DIRECTIONS FOR THIS TASK: Please copy out each line of the listing that contains the word "prompt".

RECORDS FOR THIS EXERCISE:

---

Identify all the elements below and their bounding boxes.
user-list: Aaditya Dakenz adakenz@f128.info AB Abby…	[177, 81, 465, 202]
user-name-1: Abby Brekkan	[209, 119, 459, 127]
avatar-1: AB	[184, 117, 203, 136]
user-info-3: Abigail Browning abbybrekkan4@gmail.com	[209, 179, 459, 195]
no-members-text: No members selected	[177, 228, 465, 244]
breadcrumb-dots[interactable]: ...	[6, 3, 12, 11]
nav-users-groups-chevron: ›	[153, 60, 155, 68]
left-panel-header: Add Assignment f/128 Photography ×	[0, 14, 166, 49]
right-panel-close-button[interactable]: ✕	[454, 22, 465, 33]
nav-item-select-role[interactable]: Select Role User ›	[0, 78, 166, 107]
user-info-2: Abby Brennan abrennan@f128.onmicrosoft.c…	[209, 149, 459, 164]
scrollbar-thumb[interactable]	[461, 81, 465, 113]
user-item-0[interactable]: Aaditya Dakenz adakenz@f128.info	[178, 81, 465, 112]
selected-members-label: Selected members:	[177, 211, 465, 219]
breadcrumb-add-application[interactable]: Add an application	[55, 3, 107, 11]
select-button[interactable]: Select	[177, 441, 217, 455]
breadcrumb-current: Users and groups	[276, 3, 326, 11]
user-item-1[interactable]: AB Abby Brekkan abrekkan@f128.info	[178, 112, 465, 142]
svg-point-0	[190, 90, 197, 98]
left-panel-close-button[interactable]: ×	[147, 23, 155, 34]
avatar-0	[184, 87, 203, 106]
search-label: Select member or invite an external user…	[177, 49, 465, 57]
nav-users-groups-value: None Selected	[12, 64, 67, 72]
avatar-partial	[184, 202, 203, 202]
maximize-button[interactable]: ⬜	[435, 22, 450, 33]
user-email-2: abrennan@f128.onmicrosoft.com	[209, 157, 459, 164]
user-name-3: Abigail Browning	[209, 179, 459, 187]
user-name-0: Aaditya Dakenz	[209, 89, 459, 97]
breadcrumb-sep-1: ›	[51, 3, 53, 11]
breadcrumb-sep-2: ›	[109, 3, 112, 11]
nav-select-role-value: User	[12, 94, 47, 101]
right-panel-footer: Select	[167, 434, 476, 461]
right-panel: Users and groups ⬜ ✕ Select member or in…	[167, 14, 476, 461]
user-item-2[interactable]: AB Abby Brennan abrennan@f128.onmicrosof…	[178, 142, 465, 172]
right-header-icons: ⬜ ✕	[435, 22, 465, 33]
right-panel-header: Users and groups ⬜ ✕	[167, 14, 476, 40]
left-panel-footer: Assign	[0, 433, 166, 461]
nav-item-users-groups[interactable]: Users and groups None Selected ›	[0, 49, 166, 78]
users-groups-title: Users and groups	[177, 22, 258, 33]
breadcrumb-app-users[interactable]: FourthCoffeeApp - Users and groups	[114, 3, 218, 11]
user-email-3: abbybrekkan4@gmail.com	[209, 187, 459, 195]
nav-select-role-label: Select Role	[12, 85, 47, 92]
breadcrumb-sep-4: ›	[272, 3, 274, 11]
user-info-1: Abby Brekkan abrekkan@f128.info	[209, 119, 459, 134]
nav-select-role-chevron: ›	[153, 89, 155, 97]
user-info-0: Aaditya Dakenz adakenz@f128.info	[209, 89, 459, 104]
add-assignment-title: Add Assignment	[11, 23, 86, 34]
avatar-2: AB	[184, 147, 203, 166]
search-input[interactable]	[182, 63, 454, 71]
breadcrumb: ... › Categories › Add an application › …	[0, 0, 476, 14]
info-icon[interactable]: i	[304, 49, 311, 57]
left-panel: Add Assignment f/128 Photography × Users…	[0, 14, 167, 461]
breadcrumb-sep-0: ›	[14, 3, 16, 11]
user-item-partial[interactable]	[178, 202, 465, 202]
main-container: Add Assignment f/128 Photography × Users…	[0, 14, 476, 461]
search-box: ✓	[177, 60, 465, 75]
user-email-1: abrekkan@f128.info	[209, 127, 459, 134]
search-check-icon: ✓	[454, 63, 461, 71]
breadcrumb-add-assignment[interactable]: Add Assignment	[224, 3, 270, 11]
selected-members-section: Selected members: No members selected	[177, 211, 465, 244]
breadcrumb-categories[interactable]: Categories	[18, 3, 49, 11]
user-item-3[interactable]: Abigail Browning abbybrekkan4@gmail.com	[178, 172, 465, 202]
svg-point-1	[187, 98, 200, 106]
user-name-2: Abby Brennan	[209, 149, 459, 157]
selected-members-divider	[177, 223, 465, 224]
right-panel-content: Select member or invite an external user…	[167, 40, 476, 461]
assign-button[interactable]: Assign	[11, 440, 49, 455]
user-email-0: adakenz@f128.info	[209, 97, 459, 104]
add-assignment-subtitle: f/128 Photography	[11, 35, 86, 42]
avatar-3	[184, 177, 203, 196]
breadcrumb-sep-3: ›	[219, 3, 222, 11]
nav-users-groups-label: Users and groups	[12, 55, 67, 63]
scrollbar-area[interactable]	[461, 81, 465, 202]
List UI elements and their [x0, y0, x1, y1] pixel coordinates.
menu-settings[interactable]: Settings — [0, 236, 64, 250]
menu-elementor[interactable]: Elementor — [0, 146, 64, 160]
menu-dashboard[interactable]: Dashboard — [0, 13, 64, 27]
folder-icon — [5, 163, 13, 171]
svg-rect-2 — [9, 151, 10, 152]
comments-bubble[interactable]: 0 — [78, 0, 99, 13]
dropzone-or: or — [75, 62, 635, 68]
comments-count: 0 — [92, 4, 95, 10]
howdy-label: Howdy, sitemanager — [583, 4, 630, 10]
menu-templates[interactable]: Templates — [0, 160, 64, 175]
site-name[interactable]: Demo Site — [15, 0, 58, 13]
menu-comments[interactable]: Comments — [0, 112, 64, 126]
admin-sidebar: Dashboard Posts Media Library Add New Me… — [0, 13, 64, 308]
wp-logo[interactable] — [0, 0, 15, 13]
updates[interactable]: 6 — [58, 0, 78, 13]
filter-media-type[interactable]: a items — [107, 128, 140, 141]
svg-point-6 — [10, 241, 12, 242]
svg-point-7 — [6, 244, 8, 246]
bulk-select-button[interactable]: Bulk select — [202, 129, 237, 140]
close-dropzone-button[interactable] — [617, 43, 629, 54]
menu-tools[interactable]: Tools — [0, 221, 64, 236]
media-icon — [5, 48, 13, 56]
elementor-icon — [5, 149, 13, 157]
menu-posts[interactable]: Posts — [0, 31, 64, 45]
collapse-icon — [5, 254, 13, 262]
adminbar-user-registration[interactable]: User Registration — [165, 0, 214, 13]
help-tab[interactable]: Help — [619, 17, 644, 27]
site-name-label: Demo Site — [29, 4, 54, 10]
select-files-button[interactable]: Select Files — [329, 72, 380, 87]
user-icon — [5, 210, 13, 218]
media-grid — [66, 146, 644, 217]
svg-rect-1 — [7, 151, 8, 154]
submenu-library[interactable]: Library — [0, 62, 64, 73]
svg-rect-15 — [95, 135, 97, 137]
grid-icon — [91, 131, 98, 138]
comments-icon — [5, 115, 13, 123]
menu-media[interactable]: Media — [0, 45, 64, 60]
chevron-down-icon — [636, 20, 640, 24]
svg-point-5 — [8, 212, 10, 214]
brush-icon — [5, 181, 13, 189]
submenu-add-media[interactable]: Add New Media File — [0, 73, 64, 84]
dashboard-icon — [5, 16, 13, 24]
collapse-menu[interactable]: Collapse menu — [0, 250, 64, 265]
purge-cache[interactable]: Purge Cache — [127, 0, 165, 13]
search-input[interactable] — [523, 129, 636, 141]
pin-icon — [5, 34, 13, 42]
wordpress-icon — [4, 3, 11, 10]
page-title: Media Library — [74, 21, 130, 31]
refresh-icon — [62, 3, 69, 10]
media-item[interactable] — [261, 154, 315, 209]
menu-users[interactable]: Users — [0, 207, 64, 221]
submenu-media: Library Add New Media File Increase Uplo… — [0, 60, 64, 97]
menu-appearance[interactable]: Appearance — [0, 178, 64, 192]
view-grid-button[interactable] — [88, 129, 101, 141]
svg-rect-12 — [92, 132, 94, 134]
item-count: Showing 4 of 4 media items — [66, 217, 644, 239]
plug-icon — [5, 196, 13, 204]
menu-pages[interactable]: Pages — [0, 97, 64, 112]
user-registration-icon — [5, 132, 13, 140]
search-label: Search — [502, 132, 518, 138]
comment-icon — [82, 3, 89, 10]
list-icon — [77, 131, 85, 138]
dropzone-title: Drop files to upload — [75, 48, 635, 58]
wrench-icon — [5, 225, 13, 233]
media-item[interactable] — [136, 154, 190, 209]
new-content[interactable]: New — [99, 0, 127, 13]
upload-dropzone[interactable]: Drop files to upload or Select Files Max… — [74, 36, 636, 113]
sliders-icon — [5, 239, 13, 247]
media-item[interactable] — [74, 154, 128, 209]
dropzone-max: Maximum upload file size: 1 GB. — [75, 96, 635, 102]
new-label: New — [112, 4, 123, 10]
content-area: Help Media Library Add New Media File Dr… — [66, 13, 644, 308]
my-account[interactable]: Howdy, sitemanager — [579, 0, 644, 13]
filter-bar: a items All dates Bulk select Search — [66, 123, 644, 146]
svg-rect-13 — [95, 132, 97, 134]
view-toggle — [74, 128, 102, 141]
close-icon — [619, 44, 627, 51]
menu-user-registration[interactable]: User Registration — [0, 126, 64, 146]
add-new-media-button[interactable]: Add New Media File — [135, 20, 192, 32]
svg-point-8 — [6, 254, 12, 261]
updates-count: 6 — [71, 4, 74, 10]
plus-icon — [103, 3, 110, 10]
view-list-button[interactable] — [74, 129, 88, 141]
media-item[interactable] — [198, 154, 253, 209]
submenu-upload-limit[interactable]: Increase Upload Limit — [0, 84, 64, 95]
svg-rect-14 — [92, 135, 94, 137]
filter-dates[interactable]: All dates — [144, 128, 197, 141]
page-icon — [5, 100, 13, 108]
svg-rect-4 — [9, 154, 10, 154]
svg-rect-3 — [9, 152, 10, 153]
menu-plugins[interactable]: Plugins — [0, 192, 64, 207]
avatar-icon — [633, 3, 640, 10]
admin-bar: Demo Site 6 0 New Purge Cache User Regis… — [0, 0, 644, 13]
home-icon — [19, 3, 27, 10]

---

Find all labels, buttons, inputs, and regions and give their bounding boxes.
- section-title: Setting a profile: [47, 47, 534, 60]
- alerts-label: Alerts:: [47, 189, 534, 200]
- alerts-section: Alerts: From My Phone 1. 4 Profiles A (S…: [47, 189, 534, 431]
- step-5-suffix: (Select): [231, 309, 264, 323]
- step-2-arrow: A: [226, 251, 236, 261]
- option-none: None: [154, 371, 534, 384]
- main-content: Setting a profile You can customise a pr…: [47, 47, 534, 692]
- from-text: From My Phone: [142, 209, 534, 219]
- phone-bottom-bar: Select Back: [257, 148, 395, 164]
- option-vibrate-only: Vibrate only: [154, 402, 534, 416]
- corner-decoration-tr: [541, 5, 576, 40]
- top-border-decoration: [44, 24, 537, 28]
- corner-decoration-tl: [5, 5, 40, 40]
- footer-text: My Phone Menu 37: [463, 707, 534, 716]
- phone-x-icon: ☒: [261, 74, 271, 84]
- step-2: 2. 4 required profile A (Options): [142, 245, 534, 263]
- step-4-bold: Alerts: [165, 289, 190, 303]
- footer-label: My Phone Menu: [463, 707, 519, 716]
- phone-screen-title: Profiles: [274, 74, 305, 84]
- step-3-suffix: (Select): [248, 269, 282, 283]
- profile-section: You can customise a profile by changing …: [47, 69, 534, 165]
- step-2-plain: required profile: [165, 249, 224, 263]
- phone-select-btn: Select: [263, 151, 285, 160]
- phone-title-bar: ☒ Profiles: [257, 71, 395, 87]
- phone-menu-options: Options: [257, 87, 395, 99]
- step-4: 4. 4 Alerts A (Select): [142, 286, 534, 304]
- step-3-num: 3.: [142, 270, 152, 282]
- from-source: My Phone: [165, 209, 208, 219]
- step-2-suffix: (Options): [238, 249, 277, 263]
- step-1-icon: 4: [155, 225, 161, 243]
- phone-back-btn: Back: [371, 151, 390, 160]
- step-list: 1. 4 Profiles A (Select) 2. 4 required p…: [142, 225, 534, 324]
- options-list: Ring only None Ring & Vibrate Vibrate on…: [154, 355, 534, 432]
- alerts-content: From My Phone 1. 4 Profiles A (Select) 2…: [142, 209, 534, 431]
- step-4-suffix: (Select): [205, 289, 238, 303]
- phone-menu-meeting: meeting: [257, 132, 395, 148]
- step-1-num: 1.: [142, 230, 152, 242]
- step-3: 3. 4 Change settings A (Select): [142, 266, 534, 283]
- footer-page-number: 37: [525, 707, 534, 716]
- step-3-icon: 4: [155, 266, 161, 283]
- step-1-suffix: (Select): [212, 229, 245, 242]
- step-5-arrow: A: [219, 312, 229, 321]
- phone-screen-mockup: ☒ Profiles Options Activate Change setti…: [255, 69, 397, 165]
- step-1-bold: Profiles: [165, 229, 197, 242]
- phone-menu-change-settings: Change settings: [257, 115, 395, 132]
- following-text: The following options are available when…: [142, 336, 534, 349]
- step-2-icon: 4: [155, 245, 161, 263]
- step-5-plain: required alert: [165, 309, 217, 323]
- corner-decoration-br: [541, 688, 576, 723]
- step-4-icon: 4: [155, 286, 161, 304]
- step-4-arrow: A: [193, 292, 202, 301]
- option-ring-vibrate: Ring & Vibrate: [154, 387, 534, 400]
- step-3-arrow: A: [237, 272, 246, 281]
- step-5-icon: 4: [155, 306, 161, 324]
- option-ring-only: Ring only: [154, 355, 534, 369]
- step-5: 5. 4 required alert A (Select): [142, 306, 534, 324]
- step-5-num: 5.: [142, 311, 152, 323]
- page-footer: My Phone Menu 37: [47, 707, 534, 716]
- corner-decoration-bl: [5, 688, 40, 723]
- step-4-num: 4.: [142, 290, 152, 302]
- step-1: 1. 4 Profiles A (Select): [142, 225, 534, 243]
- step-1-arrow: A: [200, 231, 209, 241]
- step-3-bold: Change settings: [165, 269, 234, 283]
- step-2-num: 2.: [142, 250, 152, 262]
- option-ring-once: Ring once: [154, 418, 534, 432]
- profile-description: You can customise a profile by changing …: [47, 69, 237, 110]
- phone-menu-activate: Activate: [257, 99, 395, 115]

---

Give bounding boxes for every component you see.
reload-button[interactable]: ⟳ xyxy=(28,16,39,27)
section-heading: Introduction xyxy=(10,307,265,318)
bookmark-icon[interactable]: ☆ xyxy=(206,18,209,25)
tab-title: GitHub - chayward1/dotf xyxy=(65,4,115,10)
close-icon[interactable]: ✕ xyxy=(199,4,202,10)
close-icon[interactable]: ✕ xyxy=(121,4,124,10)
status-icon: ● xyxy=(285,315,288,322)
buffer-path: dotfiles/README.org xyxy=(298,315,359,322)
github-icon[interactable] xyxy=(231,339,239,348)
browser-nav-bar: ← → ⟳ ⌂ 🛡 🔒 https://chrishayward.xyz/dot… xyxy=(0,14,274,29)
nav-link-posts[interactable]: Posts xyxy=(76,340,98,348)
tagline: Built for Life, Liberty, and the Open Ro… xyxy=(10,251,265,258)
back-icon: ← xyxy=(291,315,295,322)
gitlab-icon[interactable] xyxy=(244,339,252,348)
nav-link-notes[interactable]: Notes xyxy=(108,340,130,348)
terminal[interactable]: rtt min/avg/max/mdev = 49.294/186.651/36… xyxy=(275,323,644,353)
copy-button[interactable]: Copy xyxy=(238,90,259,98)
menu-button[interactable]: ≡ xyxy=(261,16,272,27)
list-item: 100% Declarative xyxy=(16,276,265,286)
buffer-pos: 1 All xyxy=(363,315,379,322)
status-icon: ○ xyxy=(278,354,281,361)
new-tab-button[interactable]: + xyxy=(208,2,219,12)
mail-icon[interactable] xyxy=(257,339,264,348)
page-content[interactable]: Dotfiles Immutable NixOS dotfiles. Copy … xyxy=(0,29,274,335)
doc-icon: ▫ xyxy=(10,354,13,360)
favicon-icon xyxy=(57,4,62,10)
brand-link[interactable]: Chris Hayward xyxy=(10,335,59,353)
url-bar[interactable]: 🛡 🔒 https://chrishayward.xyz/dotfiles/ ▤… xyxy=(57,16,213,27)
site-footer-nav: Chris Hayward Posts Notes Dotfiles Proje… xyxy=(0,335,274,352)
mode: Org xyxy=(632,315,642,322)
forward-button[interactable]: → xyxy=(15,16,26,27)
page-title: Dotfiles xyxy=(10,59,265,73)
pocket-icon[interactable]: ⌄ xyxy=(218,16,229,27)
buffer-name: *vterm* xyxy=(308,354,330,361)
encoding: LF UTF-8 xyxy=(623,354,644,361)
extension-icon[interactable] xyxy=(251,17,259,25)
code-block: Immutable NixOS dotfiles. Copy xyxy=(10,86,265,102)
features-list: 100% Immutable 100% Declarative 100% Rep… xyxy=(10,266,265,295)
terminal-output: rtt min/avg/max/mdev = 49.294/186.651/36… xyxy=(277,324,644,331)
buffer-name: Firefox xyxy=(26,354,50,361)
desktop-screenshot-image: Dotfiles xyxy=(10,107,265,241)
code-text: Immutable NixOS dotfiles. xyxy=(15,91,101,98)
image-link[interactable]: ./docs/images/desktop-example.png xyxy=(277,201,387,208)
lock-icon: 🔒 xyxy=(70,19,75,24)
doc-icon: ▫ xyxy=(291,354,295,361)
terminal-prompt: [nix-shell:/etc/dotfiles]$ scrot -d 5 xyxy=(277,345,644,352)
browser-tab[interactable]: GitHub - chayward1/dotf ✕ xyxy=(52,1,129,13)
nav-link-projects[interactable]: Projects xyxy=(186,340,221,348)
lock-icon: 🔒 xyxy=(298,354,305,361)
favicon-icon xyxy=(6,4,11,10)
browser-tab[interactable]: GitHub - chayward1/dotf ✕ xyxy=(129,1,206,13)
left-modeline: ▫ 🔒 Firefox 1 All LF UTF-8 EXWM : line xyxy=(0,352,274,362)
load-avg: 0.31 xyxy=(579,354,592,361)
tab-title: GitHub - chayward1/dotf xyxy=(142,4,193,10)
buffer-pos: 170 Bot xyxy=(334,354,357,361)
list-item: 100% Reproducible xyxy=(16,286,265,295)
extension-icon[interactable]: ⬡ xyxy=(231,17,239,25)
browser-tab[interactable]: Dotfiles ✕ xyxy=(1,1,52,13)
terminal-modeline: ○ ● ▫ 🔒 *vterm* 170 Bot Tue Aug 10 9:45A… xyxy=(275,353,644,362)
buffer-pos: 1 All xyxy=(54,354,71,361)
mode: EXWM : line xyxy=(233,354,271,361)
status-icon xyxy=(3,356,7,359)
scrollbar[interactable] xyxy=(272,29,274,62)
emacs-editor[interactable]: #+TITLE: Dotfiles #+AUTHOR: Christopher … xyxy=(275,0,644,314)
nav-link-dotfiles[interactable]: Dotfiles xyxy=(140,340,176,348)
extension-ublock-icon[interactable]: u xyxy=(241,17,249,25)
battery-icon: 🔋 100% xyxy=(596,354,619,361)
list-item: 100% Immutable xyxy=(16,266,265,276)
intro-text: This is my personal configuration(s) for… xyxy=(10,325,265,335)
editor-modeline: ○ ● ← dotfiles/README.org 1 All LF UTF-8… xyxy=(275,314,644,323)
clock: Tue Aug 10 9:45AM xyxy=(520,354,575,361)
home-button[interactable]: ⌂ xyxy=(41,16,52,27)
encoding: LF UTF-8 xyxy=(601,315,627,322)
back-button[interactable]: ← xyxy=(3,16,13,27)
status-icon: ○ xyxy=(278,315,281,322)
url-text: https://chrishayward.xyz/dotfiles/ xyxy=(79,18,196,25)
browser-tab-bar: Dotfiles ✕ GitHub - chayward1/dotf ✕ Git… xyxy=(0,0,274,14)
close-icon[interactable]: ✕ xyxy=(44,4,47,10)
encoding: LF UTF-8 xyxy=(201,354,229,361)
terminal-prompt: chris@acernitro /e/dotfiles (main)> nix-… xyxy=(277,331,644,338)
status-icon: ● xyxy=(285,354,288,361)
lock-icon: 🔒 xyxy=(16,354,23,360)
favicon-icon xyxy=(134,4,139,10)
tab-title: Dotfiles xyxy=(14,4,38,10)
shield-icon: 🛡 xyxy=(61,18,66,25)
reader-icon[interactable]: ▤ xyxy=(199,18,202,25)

---

ANSWER FOR THE TASK:
terminal-prompt: [nix-shell:/etc/dotfiles]$ scrot -d 5 xyxy=(277,345,644,352)
terminal-prompt: chris@acernitro /e/dotfiles (main)> nix-… xyxy=(277,331,644,338)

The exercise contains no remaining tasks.